Let op het partnerpensioen na de wet Toekomst Pensioen

Om het partnerpensioen te vereenvoudigen én te stroomlijnen is er met de Wet Toekomst Pensioenen (WTP) een aantal wijzigingen doorgevoerd. Ondanks de logica, blijft het toch complex. Daarom een overzicht.

Definitie samenwonen

Allereerst de definitie van samenwonen. Deze was vóór de WTP nogal diffuus en varieerde afhankelijk van de pensioentoezegging van een half jaar samenwonen (dus op hetzelfde adres volgens de GBA), tot vijf jaar mét een notariële akte. Juridisch mocht het overigens (ook) al na één dag (samenwonen, gelijk gehuwden en geregistreerden).

Iedereen is partner

Vanaf de WTP kan de facto iedereen als ‘partner’ worden aangemerkt.
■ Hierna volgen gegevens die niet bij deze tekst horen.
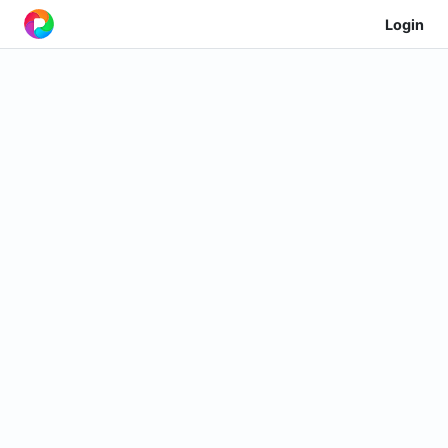
Login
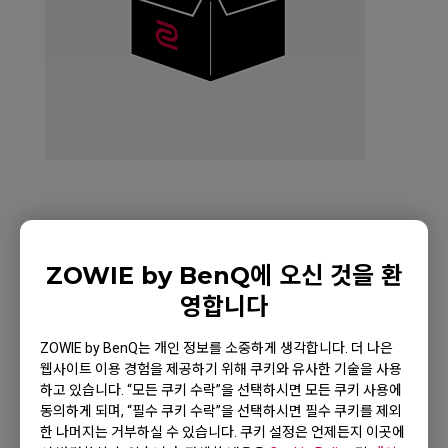
ZOWIE Skatez-Type A
ZOWIE by BenQ에 오신 것을 환
White Mouse Skatez /
영합니다
Mouse Feet for
ZOWIE by BenQ는 개인 정보를 소중하게 생각합니다. 더 나은
Esports
웹사이트 이용 경험을 제공하기 위해 쿠키와 유사한 기술을 사용
하고 있습니다. “모든 쿠키 수락”을 선택하시면 모든 쿠키 사용에
동의하게 되며, “필수 쿠키 수락”을 선택하시면 필수 쿠키를 제외
한 나머지는 거부하실 수 있습니다. 쿠키 설정은 언제든지 이곳에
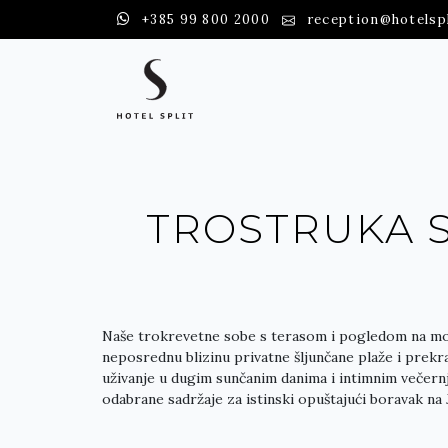
+385 99 800 2000
reception@hotelsp
TROSTRUKA 
Naše trokrevetne sobe s terasom i pogledom na mor
neposrednu blizinu privatne šljunčane plaže i prekr
uživanje u dugim sunčanim danima i intimnim večernj
odabrane sadržaje za istinski opuštajući boravak na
Dat kan met een notariële akte al vanaf dag één, anders na een half jaar samenwonen. Zelfs na overlijden kan nog met een samenleving verklaring bewijs worden aangebracht van het partnerschap (de gezamenlijke huishouding). Alleen partners in de eerste en tweede graad van de rechte lijn, dus (groot)ouders of (klein)kinderen zijn uitgezonderd. Een partnerpensioen voor een broer of zus kan dus wel.
Inmiddels wordt in de meeste collectieve pensioenregelingen gewerkt met een zogenaamd onbepaald partner-systeem. Daarbij wordt op basis van een huwelijks/samenleving-frequentie van 80% iedereen ‘verzekerd’.